The regulatory changes unveiled yesterday are due to be published tomorrow in the Federal Register. For now, they can be viewed here, with the relevant sections found on pages 49 and 50, according to Silver.  

Silver and Richardson will address the Transition and GILTI taxes, and their implications for Americans abroad, tomorrow (March 6) at 9am, at http://www.ThatChannel.com.


 Below is an excerpt from page 50 of the document:  

"Congress enacted section 962 to ensure that individuals’ tax burdens with respect to undistributed foreign earnings of their CFCs “will be no heavier than they would have been had they invested in an American corporation doing business abroad.”

S. Rept. 1881, 1962-3 C.B. 784, at 798. Existing §1.962-1(b)(1)(i) provides that a deduction of a U.S. shareholder does not reduce the amount included in gross income under section 951(a) for purposes of computing the amount of tax that would be imposed under section 11.

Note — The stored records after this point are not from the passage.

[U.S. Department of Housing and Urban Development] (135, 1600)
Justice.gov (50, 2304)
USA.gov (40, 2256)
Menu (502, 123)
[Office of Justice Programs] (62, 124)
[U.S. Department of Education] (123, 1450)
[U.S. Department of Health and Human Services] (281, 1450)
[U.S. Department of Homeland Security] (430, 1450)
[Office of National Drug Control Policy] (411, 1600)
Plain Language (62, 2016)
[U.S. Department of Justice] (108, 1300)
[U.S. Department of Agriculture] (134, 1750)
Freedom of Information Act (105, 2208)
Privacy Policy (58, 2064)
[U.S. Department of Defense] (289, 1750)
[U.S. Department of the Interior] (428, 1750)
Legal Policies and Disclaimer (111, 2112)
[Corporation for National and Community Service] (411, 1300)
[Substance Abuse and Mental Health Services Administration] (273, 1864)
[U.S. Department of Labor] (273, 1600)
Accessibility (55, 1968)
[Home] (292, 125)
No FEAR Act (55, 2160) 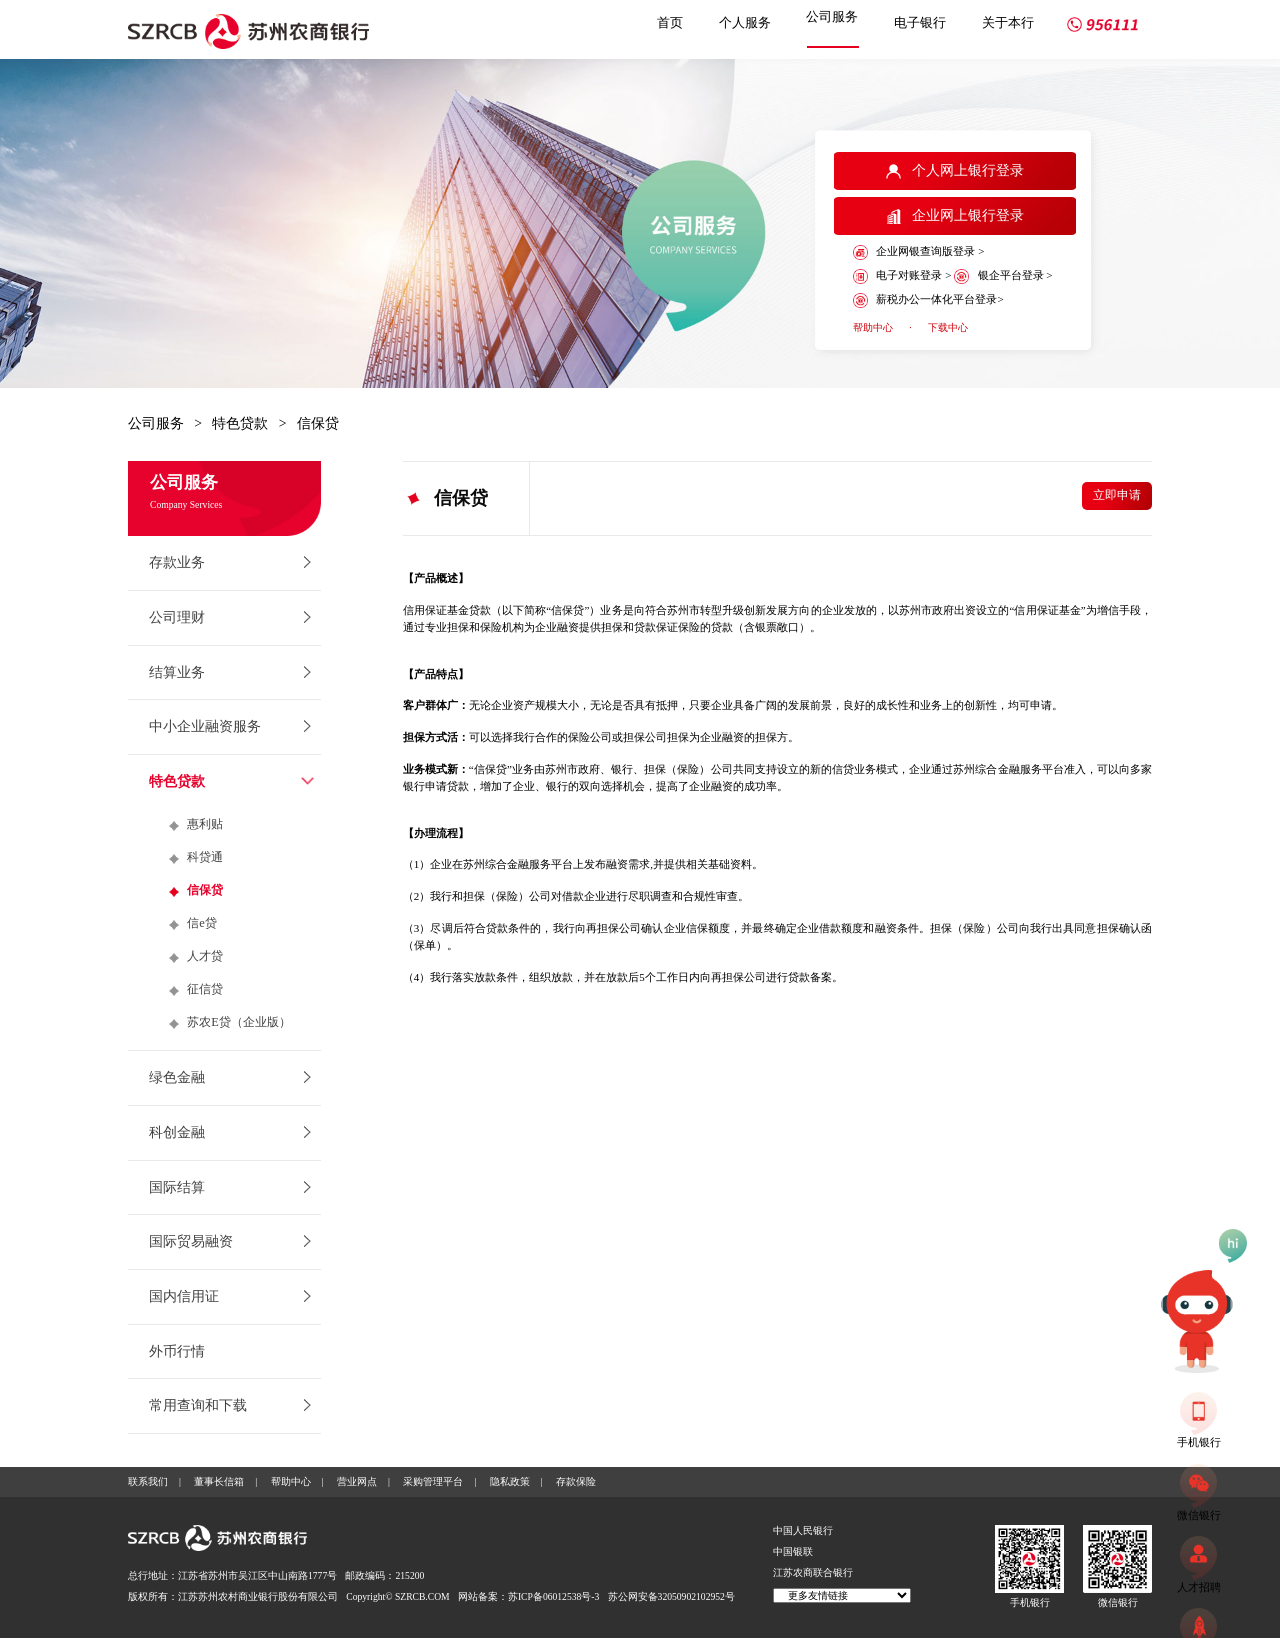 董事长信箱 (219, 1481)
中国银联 (793, 1551)
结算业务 (177, 672)
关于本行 (1008, 22)
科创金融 (177, 1132)
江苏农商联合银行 (813, 1572)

However, allowing a section 250 deduction with respect to GILTI of an individual (including an individual that is a shareholder of an S corporation or a partner in a partnership) that makes an election under section 962 is consistent with the purpose of that provision of ensuring that such individual’s tax burden with respect to its CFC’s undistributed foreign earnings is no greater than if the individual owned such CFC through a domestic corporation.

Accordingly, the proposed regulations provide that, for purposes of section 962, “taxable income” as used in section 11 of an electing individual is reduced by the portion of the section 250 deduction that would be allowed to a domestic corporation with respect to the individual’s GILTI and the section 78 gross-up attributable to the shareholder’s GILTI. See proposed §1.962-1(b)(1)(i)(B)(3)."